Non-transparent recommender system evaluation leads to misleading results

Recommender systems have become a ubiquitous feature on the World Wide Web. Today, most websites use some form of recommendation to heighten their users’ experience. They do so by analyzing what items users have interacted with previously and analyze the interaction patterns generated. In order to identify whether one recommendation approach performs better than another, various evaluation techniques are employed [1, 3]. These techniques usually focus on how accurate, or close to the user’s preferences, the recommendations are; in simple terms: the better the evaluation scores, the better the recommender. However, when comparing the results of one recommender system to another, it is difficult to compare results verbatim due to the many options in design and implementation of an evaluation strategy. Additionally, implementational differences in the underlying recommendation framework can increase the comparison difficulty.
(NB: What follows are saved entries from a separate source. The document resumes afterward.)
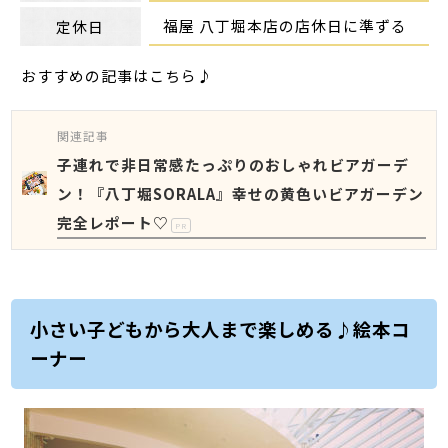
福屋 八丁堀本店の店休日に準ずる
定休日
おすすめの記事はこちら♪
関連記事
子連れで非日常感たっぷりのおしゃれビアガーデ
ン！『八丁堀SORALA』幸せの黄色いビアガーデン
完全レポート♡
PR
小さい子どもから大人まで楽しめる♪絵本コ
ーナー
In our work [2], we investigate the discrepancies between common open source recommender system frameworks and highlight the difference in evaluation protocols – even when the same evaluation metrics are employed, evidencing differences in their implementation. In order to create a fair comparison, we additionally generate the same metrics using a transparent evaluation protocol and propose a controlled evaluation protocol where these aspects are clearly specified and tested. Our work shows large differences in recommendation accuracy across frameworks, and even larger differences when comparing the results from the controlled evaluation. The implication is that comparing the results from several recommender systems is often infeasible, unless a strict and transparent protocol is followed. BODY Evaluation of recommender systems is often misleading, transparent protocols should be used and reported by industry and academia.